Requires Python 3.9 or newer

pip install iadrive

The package makes a console script named iadrive once installed, You can also install from the source using pip install .

Configuration

ia configure

You're gonna be prompted to enter your IA account's email and password

Optional envs:

  • GOOGLE_API_KEY – if set, the tool attempts to look up the owner names of the Google Drive file or folder for the creator field in metadata (not yet implemented)

Usage

iadrive <url> [--metadata=<key:value>...] [--disable-slash-files] [--quiet] [--debug]

Arguments:

  • <url> – Google Drive file or folder URL to mirror (required)

Options:

  • --metadata=<key:value> – custom metadata to add to the Archive.org item (can be used multiple times)
  • --disable-slash-files – upload files without preserving folder structure
  • --quiet – only print errors
  • --debug – print all logs to stdout (for troubleshooting)

Examples:

# Upload with folder structure preserved (default)
iadrive https://drive.google.com/drive/folders/placeholder --metadata=collection:placeholder

# Upload with flat structure
iadrive https://drive.google.com/drive/folders/placeholder --disable-slash-files

# Debug mode with custom metadata
iadrive https://drive.google.com/drive/folders/placeholder --metadata=collection:placeholder \
        --metadata=mediatype:data --debug

Folder Structure Preservation

By default, IAdrive preserves the folder structure from Google Drive when uploading to Internet Archive, For example, if your Google Drive link contains:

placeholder.txt
placeholder.mp3
folder/
  ├── placeholder.pdf
  └── folder/
      └── placeholder.mp4

The files will be uploaded to Internet Archive as:

  • placeholder.txt
  • placeholder.mp3
  • folder/placeholder.pdf
  • folder/folder/placeholder.mp4

If you use the --disable-slash-files command argument, all files will be uploaded to the root level:

  • file1.txt
  • file2.txt
  • document.pdf
  • data.csv

Note: When using flat structure, duplicate filenames are automatically handled by adding a number (e.g., placeholder.pdf, placeholder_1.pdf).

How it works

  1. iadrive uses gdown to fetch the specified Google Drive file or folder
  2. It walks the downloaded directory and extracts file extensions and modification dates
  3. Metadata is assembled including a file listing (with sizes), oldest file modification date, and original URL. Identifiers are sanitized and subject tags are truncated to fit Archive.org requirements.

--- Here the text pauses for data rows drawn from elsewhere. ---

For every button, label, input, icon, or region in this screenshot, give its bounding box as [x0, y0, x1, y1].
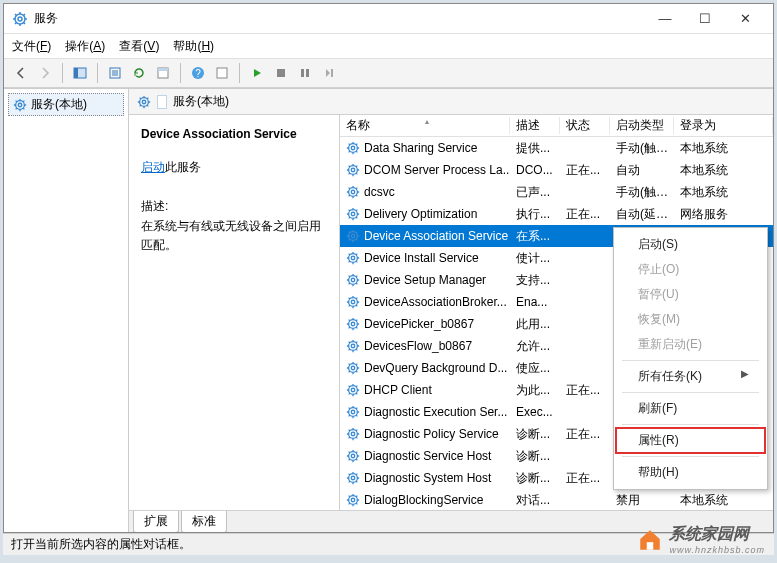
desc-label: 描述: — [141, 197, 327, 216]
service-desc: 诊断... — [510, 448, 560, 465]
column-logon[interactable]: 登录为 — [674, 117, 773, 134]
cm-refresh[interactable]: 刷新(F) — [616, 396, 765, 421]
restart-service-button[interactable] — [318, 62, 340, 84]
watermark: 系统家园网 www.hnzkhbsb.com — [637, 524, 765, 555]
nav-tree[interactable]: 服务(本地) — [4, 89, 129, 532]
tree-root-label: 服务(本地) — [31, 96, 87, 113]
gear-icon — [346, 273, 360, 287]
column-status[interactable]: 状态 — [560, 117, 610, 134]
svg-rect-14 — [647, 542, 654, 550]
service-desc: 为此... — [510, 382, 560, 399]
pause-service-button[interactable] — [294, 62, 316, 84]
service-row[interactable]: dcsvc已声...手动(触发...本地系统 — [340, 181, 773, 203]
gear-icon — [346, 471, 360, 485]
refresh-button[interactable] — [128, 62, 150, 84]
cm-properties[interactable]: 属性(R) — [616, 428, 765, 453]
gear-icon — [346, 251, 360, 265]
service-name: Data Sharing Service — [364, 141, 477, 155]
list-header-bar: 服务(本地) — [129, 89, 773, 115]
service-status: 正在... — [560, 162, 610, 179]
forward-button[interactable] — [34, 62, 56, 84]
service-status: 正在... — [560, 382, 610, 399]
cm-help[interactable]: 帮助(H) — [616, 460, 765, 485]
svg-rect-12 — [306, 69, 309, 77]
cm-start[interactable]: 启动(S) — [616, 232, 765, 257]
menu-action[interactable]: 操作(A) — [65, 38, 105, 55]
cm-pause: 暂停(U) — [616, 282, 765, 307]
cm-stop: 停止(O) — [616, 257, 765, 282]
stop-service-button[interactable] — [270, 62, 292, 84]
service-startup: 自动 — [610, 162, 674, 179]
service-desc: 支持... — [510, 272, 560, 289]
service-desc: 在系... — [510, 228, 560, 245]
gear-icon — [346, 427, 360, 441]
service-name: DeviceAssociationBroker... — [364, 295, 507, 309]
tree-root-node[interactable]: 服务(本地) — [8, 93, 124, 116]
gear-icon — [346, 295, 360, 309]
minimize-button[interactable]: — — [645, 5, 685, 33]
close-button[interactable]: ✕ — [725, 5, 765, 33]
tab-extended[interactable]: 扩展 — [133, 511, 179, 532]
start-service-button[interactable] — [246, 62, 268, 84]
help-button[interactable]: ? — [187, 62, 209, 84]
svg-rect-13 — [331, 69, 333, 77]
service-row[interactable]: Delivery Optimization执行...正在...自动(延迟...网… — [340, 203, 773, 225]
gear-icon — [346, 405, 360, 419]
service-startup: 禁用 — [610, 492, 674, 509]
column-desc[interactable]: 描述 — [510, 117, 560, 134]
start-link[interactable]: 启动 — [141, 160, 165, 174]
action-button[interactable] — [211, 62, 233, 84]
service-logon: 本地系统 — [674, 492, 773, 509]
cm-restart: 重新启动(E) — [616, 332, 765, 357]
maximize-button[interactable]: ☐ — [685, 5, 725, 33]
show-hide-tree-button[interactable] — [69, 62, 91, 84]
svg-rect-9 — [217, 68, 227, 78]
service-name: Diagnostic System Host — [364, 471, 491, 485]
titlebar[interactable]: 服务 — ☐ ✕ — [4, 4, 773, 34]
service-desc: Exec... — [510, 405, 560, 419]
column-name[interactable]: 名称▴ — [340, 117, 510, 134]
service-row[interactable]: Data Sharing Service提供...手动(触发...本地系统 — [340, 137, 773, 159]
menu-view[interactable]: 查看(V) — [119, 38, 159, 55]
service-name: Delivery Optimization — [364, 207, 477, 221]
svg-rect-6 — [158, 68, 168, 71]
menu-help[interactable]: 帮助(H) — [173, 38, 214, 55]
service-desc: 使应... — [510, 360, 560, 377]
gear-icon — [346, 339, 360, 353]
detail-pane: Device Association Service 启动此服务 描述: 在系统… — [129, 115, 339, 510]
menubar: 文件(F) 操作(A) 查看(V) 帮助(H) — [4, 34, 773, 58]
service-startup: 自动(延迟... — [610, 206, 674, 223]
list-header-label: 服务(本地) — [173, 93, 229, 110]
service-logon: 本地系统 — [674, 184, 773, 201]
window-title: 服务 — [34, 10, 645, 27]
export-list-button[interactable] — [104, 62, 126, 84]
properties-button[interactable] — [152, 62, 174, 84]
service-startup: 手动(触发... — [610, 184, 674, 201]
service-desc: Ena... — [510, 295, 560, 309]
service-row[interactable]: DCOM Server Process La...DCO...正在...自动本地… — [340, 159, 773, 181]
back-button[interactable] — [10, 62, 32, 84]
service-name: DHCP Client — [364, 383, 432, 397]
app-icon — [12, 11, 28, 27]
cm-resume: 恢复(M) — [616, 307, 765, 332]
cm-all-tasks[interactable]: 所有任务(K)▶ — [616, 364, 765, 389]
service-desc: 允许... — [510, 338, 560, 355]
svg-rect-10 — [277, 69, 285, 77]
toolbar: ? — [4, 58, 773, 88]
column-startup[interactable]: 启动类型 — [610, 117, 674, 134]
service-name: Device Setup Manager — [364, 273, 486, 287]
service-desc: 使计... — [510, 250, 560, 267]
service-name: Diagnostic Service Host — [364, 449, 491, 463]
svg-rect-11 — [301, 69, 304, 77]
selected-service-title: Device Association Service — [141, 125, 327, 144]
menu-file[interactable]: 文件(F) — [12, 38, 51, 55]
service-row[interactable]: DialogBlockingService对话...禁用本地系统 — [340, 489, 773, 510]
service-name: DialogBlockingService — [364, 493, 483, 507]
service-status: 正在... — [560, 470, 610, 487]
tab-standard[interactable]: 标准 — [181, 511, 227, 532]
service-name: Diagnostic Policy Service — [364, 427, 499, 441]
filter-input[interactable] — [157, 95, 167, 109]
gear-icon — [346, 493, 360, 507]
service-desc: 提供... — [510, 140, 560, 157]
service-desc: DCO... — [510, 163, 560, 177]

Publisher defaults to "IAdrive" since collaborator fetching is not yet implemented.
  4. The directory is uploaded to an Archive.org item using the internetarchive library with a fixed identifier format drive-{drive-id}, collection opensource, and mediatype data, Folder structure is preserved by default (can be disabled with --disable-slash-files)
  5. Downloaded files are automatically cleaned up after upload
  6. Errors are handled gracefully, and debug output is available with --debug

To-do list

  • Google Drive collaborator fetching to use as creator metadata through the Google API

Project details


Download files

Download the file for your platform. If you're not sure which to choose, learn more about installing packages.

Source Distribution

iadrive-1.0.3.tar.gz (15.2 kB view details)

Uploaded Source

Built Distribution

If you're not sure about the file name format, learn more about wheel file names.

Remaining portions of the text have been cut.